*** GIVEN RECORDS ***

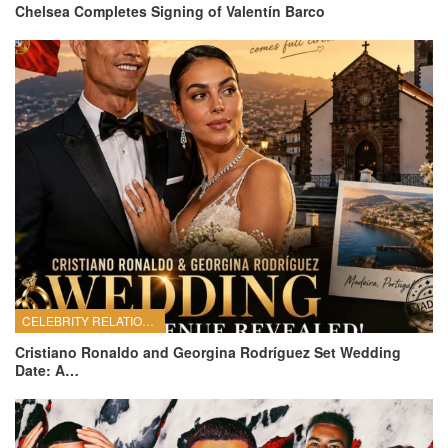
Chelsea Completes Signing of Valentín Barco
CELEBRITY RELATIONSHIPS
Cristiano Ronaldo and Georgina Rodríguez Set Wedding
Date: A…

*** End of GIVEN RECORDS ***
*** GIVEN RECORDS ***

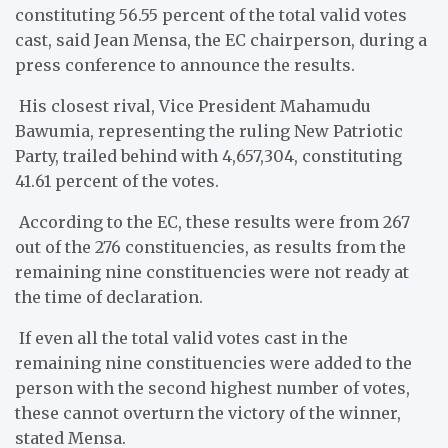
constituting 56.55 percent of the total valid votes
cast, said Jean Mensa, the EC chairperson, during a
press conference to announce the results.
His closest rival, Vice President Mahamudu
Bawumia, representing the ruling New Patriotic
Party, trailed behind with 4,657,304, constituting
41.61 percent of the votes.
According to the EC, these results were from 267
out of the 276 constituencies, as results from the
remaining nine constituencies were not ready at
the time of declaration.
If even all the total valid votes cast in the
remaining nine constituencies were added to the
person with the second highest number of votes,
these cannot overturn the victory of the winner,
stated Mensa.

*** End of GIVEN RECORDS ***

Filter the entries down to the lines containing "results". Copy each of those lines.

● **RESPONSE AREA**
press conference to announce the results.
According to the EC, these results were from 267
out of the 276 constituencies, as results from the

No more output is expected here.